_Your instructions_
Determine how many lines in the listing contain the string "Bereich". Only that number goes in the answer.

● ● ● ●

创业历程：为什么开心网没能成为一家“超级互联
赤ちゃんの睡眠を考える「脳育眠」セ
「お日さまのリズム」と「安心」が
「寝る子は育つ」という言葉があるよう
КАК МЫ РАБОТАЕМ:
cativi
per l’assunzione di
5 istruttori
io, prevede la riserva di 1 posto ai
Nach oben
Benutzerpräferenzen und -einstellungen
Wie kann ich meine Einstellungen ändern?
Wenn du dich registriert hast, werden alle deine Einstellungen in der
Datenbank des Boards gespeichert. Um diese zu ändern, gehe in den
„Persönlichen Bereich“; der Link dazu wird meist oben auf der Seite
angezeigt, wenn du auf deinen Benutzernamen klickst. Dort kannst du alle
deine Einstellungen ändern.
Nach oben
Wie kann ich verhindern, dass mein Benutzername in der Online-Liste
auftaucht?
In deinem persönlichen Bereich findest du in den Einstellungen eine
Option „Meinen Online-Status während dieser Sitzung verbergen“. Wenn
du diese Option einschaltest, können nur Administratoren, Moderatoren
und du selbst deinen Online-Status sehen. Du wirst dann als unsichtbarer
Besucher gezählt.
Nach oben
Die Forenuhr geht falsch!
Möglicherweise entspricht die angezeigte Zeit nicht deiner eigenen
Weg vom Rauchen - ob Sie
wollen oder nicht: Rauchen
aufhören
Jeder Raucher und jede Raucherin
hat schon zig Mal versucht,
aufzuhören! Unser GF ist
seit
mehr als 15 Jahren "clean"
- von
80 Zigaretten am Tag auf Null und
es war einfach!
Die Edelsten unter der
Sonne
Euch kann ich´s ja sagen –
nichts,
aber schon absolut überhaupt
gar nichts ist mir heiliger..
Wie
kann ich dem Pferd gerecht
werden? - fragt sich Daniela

● ● ● ●

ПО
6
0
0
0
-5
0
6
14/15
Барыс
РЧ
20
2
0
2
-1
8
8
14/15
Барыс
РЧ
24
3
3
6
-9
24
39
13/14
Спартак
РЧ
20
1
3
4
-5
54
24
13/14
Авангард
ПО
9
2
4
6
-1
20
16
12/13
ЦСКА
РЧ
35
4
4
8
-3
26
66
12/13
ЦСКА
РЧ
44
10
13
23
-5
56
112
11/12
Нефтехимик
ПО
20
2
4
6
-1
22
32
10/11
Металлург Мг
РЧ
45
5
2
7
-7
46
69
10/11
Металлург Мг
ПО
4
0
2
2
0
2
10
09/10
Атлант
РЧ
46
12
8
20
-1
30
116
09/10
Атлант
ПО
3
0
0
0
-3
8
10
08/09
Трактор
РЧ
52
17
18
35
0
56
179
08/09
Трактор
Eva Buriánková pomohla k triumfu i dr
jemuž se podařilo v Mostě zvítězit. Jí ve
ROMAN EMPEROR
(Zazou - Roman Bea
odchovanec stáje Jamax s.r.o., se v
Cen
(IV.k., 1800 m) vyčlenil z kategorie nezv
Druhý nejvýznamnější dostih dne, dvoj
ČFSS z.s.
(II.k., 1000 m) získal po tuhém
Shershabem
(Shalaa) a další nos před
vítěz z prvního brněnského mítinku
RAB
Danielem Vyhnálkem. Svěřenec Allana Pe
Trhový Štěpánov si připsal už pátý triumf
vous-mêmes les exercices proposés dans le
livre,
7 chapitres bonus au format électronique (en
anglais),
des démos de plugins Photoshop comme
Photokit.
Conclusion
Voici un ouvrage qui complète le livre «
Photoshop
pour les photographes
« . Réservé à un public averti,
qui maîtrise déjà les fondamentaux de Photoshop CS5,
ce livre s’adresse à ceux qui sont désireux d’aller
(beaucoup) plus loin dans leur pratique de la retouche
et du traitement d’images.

● ● ● ●

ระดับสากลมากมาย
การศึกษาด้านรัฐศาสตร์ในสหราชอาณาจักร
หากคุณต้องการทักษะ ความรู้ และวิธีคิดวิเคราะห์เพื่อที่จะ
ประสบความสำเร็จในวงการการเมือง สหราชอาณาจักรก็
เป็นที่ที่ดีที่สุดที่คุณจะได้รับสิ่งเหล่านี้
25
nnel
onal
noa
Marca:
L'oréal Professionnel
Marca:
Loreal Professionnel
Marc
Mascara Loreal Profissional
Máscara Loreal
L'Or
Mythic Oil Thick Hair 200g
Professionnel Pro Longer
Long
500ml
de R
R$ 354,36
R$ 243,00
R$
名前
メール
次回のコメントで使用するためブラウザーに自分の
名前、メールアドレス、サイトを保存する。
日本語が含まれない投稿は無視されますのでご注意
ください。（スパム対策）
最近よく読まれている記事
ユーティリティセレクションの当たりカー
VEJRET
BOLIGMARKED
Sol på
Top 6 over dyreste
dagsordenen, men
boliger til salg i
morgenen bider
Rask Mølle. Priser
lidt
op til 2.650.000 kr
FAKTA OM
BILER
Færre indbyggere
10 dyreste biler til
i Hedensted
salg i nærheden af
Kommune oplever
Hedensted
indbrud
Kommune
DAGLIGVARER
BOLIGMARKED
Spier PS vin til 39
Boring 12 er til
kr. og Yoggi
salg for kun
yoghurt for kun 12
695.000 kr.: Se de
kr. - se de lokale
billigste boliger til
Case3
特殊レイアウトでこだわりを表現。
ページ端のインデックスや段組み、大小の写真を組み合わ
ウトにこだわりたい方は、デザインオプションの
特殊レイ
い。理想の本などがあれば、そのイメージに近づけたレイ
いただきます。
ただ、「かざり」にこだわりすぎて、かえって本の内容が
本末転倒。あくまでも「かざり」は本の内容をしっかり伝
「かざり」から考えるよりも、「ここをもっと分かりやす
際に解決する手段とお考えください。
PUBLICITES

● ● ● ●

_Task output_
2